Solid Queue is Rails’ official database-backed job system.

It satisfies several constraints simultaneously:

• Uses existing database infrastructure
• Integrates natively with Active Job
• Supports multiple queues
• Provides scheduling
• Requires no external services
• Scales better than traditional DB-queue systems

The presentation highlights that Solid Queue is developed by the Rails core team and designed for modern Rails applications. 非同期処理移行の話_kaigionrails2025

The Critical Innovation: SKIP LOCKED

Solid Queue solves the core scaling problem with a different locking strategy:

SELECT * FROM jobs_table
FOR UPDATE SKIP LOCKED
LIMIT 1;

This means:

• Workers skip rows already locked by others
• No blocking wait
• Workers immediately fetch different jobs
• Parallelism emerges naturally

Returning to the analogy:

Each clerk now has their own calculator.

The result: throughput increases roughly proportionally with worker count.

Infrastructure Simplicity

Another major advantage:

No new infrastructure required.

The team simply created a new database within an existing Aurora instance.

No Redis clusters. No additional services to monitor. No new operational burden.

For organizations prioritizing reliability over novelty, this is decisive.

Migration Strategy (Real-World Safe Approach)

Large systems cannot flip job backends overnight.

The migration proceeded in stages:

1) Eliminate Delayed Job-Specific APIs

Legacy patterns like:

MyClass.delay.do_something

create tight coupling.

These had to be removed first.

2) Standardize on Active Job

Jobs were rewritten as explicit Active Job classes:

class MailJob < ApplicationJob
  queue_as :mail
  def perform(user_id:)
    ...
  end
end

During transition, jobs could still use the old backend by specifying:

self.queue_adapter = :delayed

This allowed gradual rollout without breaking production.
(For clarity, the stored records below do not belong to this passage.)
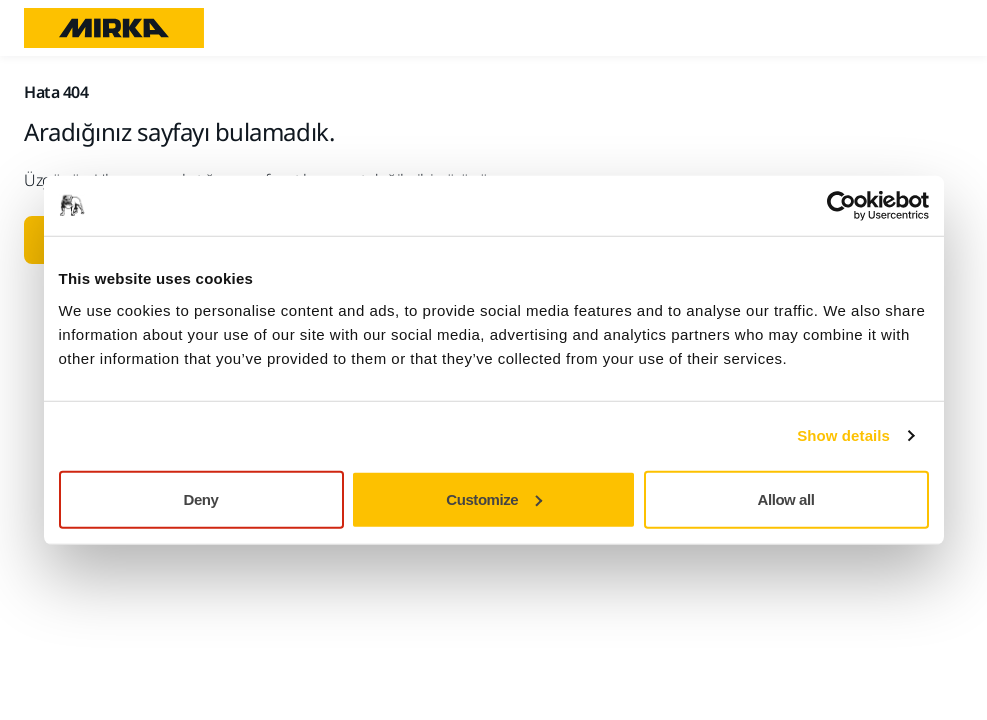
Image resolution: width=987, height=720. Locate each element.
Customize (494, 498)
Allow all (786, 498)
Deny (201, 498)
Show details (843, 435)
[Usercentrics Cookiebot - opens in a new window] (841, 206)
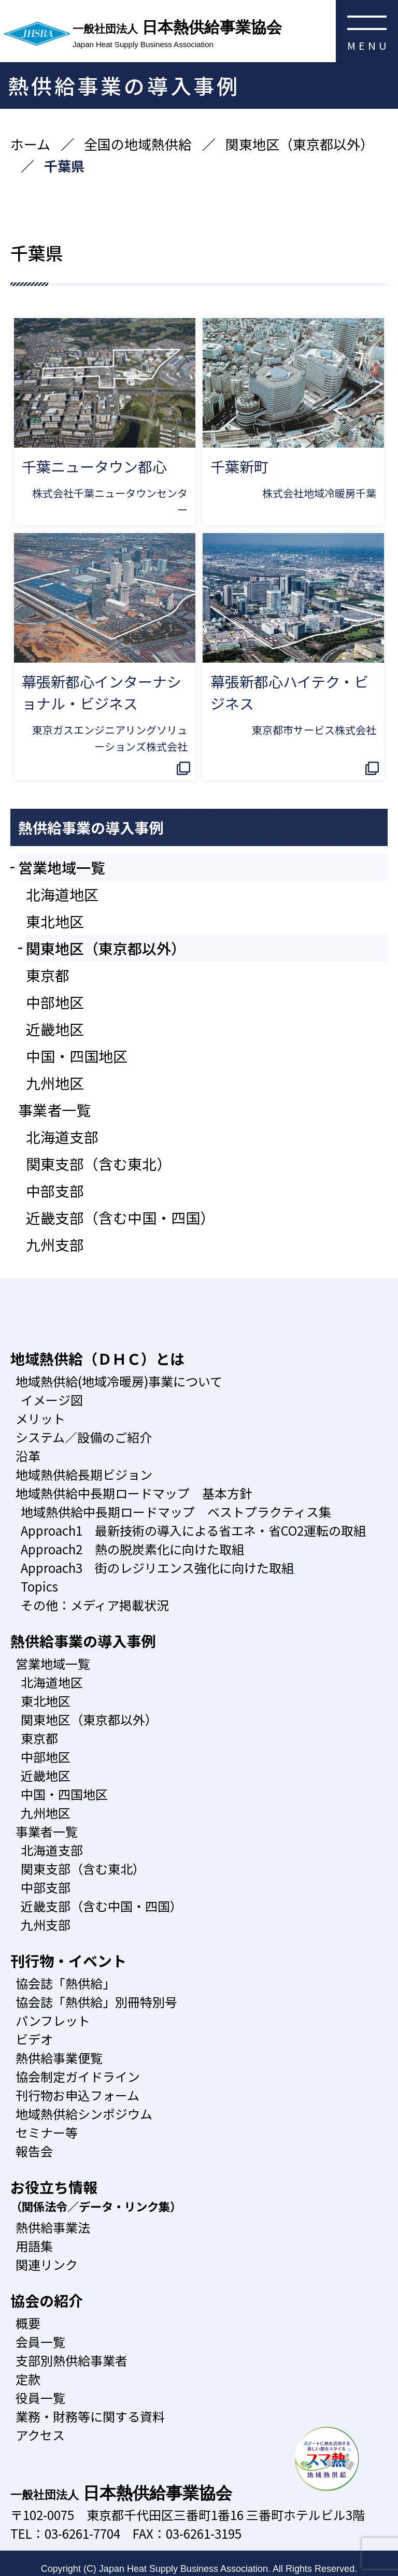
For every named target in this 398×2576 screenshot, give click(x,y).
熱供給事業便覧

3) Introduce Solid Queue Configuration

Workers and dispatchers were configured per queue:

• Separate queues for different workloads
• Adjustable polling intervals
• Tunable concurrency
• Process isolation

4) Switch Jobs to the New Backend

Once validated, jobs were pointed to Solid Queue.

5) Remove Delayed Job Completely

Only after stability was confirmed was the legacy system removed.

Observability: The Missing Piece

One weakness of Solid Queue highlighted in the talk:

It does not provide built-in monitoring.

Delayed Job exposes many metrics automatically. Solid Queue does not.

The team implemented custom metrics including:

Queue State Metrics

• Number of pending jobs
• Scheduled jobs
• Running jobs
• Retry counts

Performance Metrics

• Throughput per minute
• Maximum wait time
• Median wait time
• Execution duration
• Lock age

Monitoring these values is essential for detecting backlogs and failures.

Understanding the Internal Job Lifecycle

To operate Solid Queue effectively, the team studied its internal tables:

• Scheduled jobs
• Ready executions
• Claimed executions
• Failed executions

Knowing where a job resides reveals its exact state.

This knowledge is crucial for troubleshooting production incidents.

The Outcome: Linear Scaling Achieved

With Solid Queue:

• Workers no longer block each other
• Throughput scales predictably
• Infrastructure complexity remains low
• Migration risk is controlled
• Legacy patterns are eliminated

The job system becomes a stable, scalable subsystem rather than a hidden bottleneck.

Why This Story Matters to the Rails Ecosystem

This presentation reflects a broader trend:

Rails is reclaiming core infrastructure responsibilities.

Instead of relying exclusively on external services, modern Rails offers first-party solutions that are:

• Good enough for large systems
• Easier to operate
• Deeply integrated
• Cost-efficient
• Predictable

Solid Queue represents a shift toward batteries-included architecture for asynchronous processing.

Final Thoughts

The migration described by Shohei Kobayashi at Kaigi on Rails 2025 is more than a tooling change. It is a case study in how mature systems evolve:

• Identify real bottlenecks
• Define operational goals
• Choose tools aligned with constraints
• Migrate incrementally
• Measure everything

Most importantly, it demonstrates that database-backed queues can scale — if designed correctly.

For teams maintaining long-lived Rails applications, this is not theoretical advice. It is a roadmap.